§ PROVIDED DATA

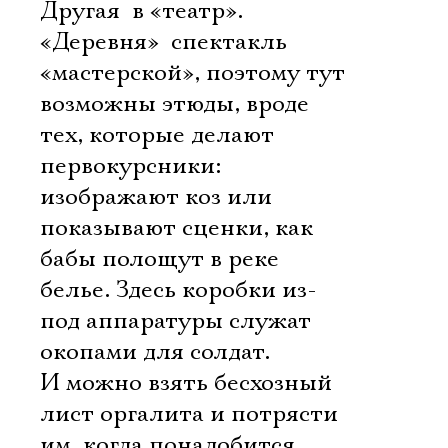
Другая  в «театр».
«Деревня»  спектакль
«мастерской», поэтому тут
возможны этюды, вроде
тех, которые делают
первокурсники:
изображают коз или
показывают сценки, как
бабы полощут в реке
белье. Здесь коробки из-
под аппаратуры служат
окопами для солдат.
И можно взять бесхозный
лист оргалита и потрясти
им, когда понадобится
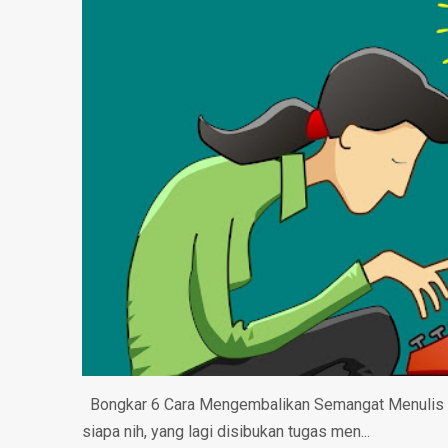
Bongkar 6 Cara Mengembalikan Semangat Menulis B
siapa nih, yang lagi disibukan tugas men...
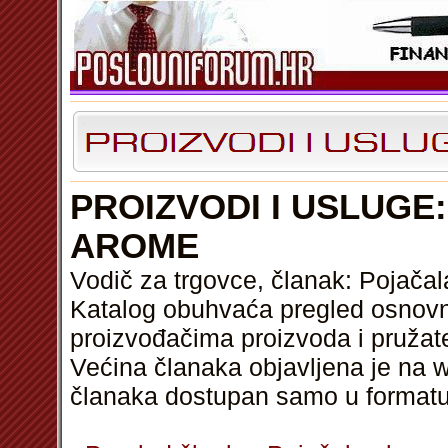
PROIZVODI I USLUGE
AROME
Vodič za trgovce, članak: Pojača
Katalog obuhvaća pregled osnovni
proizvođačima proizvoda i pružat
Većina članaka objavljena je na w
članaka dostupan samo u format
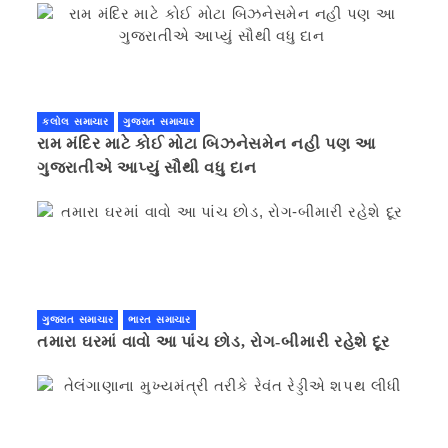
કલોલ સમાચાર
ગુજરાત સમાચાર
રામ મંદિર માટે કોઈ મોટા બિઝનેસમેન નહી પણ આ
ગુજરાતીએ આપ્યું સૌથી વધુ દાન
ગુજરાત સમાચાર
ભારત સમાચાર
તમારા ઘરમાં વાવો આ પાંચ છોડ, રોગ-બીમારી રહેશે દૂર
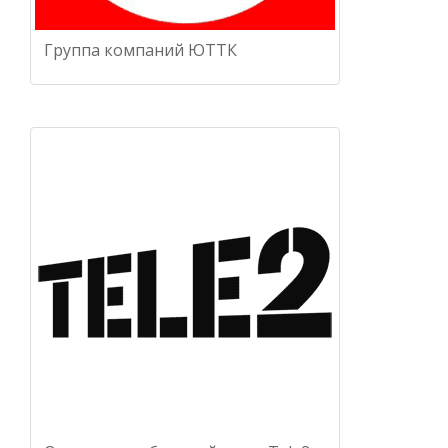
Группа компаний ЮТТК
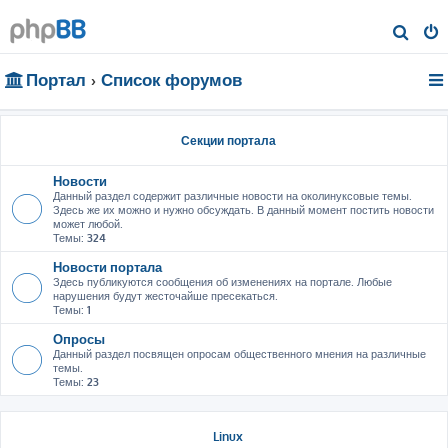
П
о
Портал
Список форумов
и
с
к
Секции портала
Новости
Данный раздел содержит различные новости на околинуксовые темы.
Здесь же их можно и нужно обсуждать. В данный момент постить новости
может любой.
Темы:
324
Новости портала
Здесь публикуются сообщения об изменениях на портале. Любые
нарушения будут жесточайше пресекаться.
Темы:
1
Опросы
Данный раздел посвящен опросам общественного мнения на различные
темы.
Темы:
23
Linux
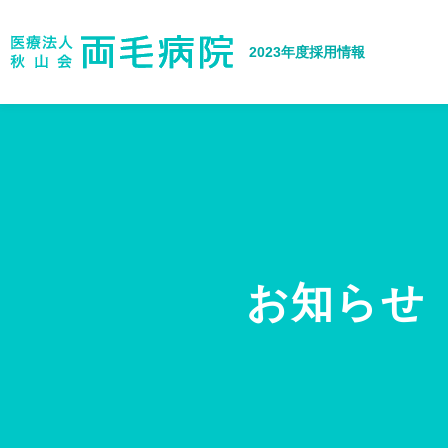
2023年度採用情報
お知らせ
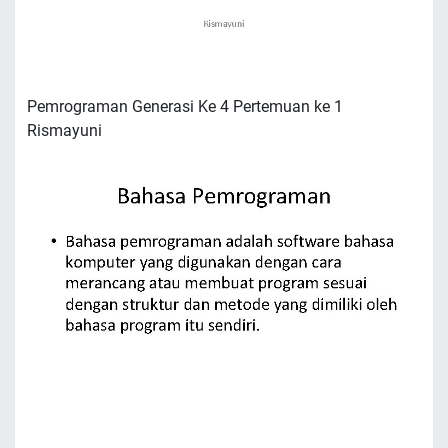
Pemrograman Generasi Ke 4 Pertemuan ke 1
Rismayuni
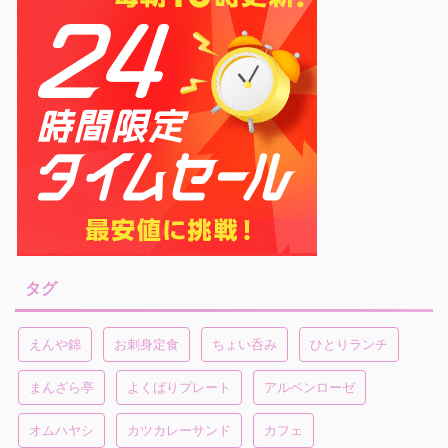
タグ
えんや錦
お刺身定食
ちょい呑み
ひとりランチ
まんざら亭
よくばりプレート
アルペンローゼ
オムハヤシ
カツカレーサンド
カフェ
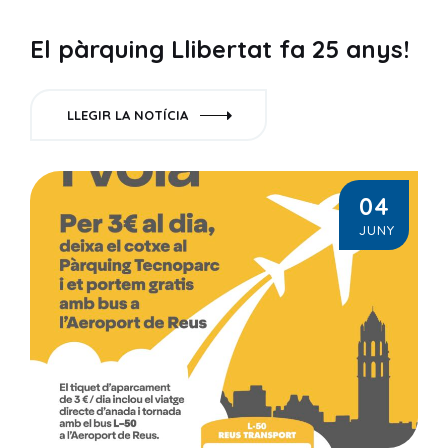
El pàrquing Llibertat fa 25 anys!
LLEGIR LA NOTÍCIA
04
JUNY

§ TASK PROMPT
What is needed is an exact repetition of every entry, without the pictures.

§ RESPONSE TO THIS EXERCISE
Другая  в «театр».
«Деревня»  спектакль
«мастерской», поэтому тут
возможны этюды, вроде
тех, которые делают
первокурсники:
изображают коз или
показывают сценки, как
бабы полощут в реке
белье. Здесь коробки из-
под аппаратуры служат
окопами для солдат.
И можно взять бесхозный
лист оргалита и потрясти
им, когда понадобится
Bongkar 6 Cara Mengembalikan Semangat Menulis B
siapa nih, yang lagi disibukan tugas men...
PROIZVODI I USLUGE
AROME
Vodič za trgovce, članak: Pojača
Katalog obuhvaća pregled osnovni
proizvođačima proizvoda i pružat
Većina članaka objavljena je na w
članaka dostupan samo u format
કલોલ સમાચાર
ગુજરાત સમાચાર
રામ મંદિર માટે કોઈ મોટા બિઝનેસમેન નહી પણ આ
ગુજરાતીએ આપ્યું સૌથી વધુ દાન
ગુજરાત સમાચાર
ભારત સમાચાર
તમારા ઘરમાં વાવો આ પાંચ છોડ, રોગ-બીમારી રહેશે દૂર
Группа компаний ЮТТК
П
о
Портал
Список форумов
и
с
к
Секции портала
Новости
Данный раздел содержит различные новости на околинуксовые темы.
Здесь же их можно и нужно обсуждать. В данный момент постить новости
может любой.
Темы:
324
Новости портала
Здесь публикуются сообщения об изменениях на портале. Любые
нарушения будут жесточайше пресекаться.
Темы:
1
Опросы
Данный раздел посвящен опросам общественного мнения на различные
темы.
Темы:
23
Linux
2023年度採用情報
お知らせ
Pemrograman Generasi Ke 4 Pertemuan ke 1
Rismayuni
タグ
えんや錦
お刺身定食
ちょい呑み
ひとりランチ
まんざら亭
よくばりプレート
アルペンローゼ
オムハヤシ
カツカレーサンド
カフェ
El pàrquing Llibertat fa 25 anys!
LLEGIR LA NOTÍCIA
04
JUNY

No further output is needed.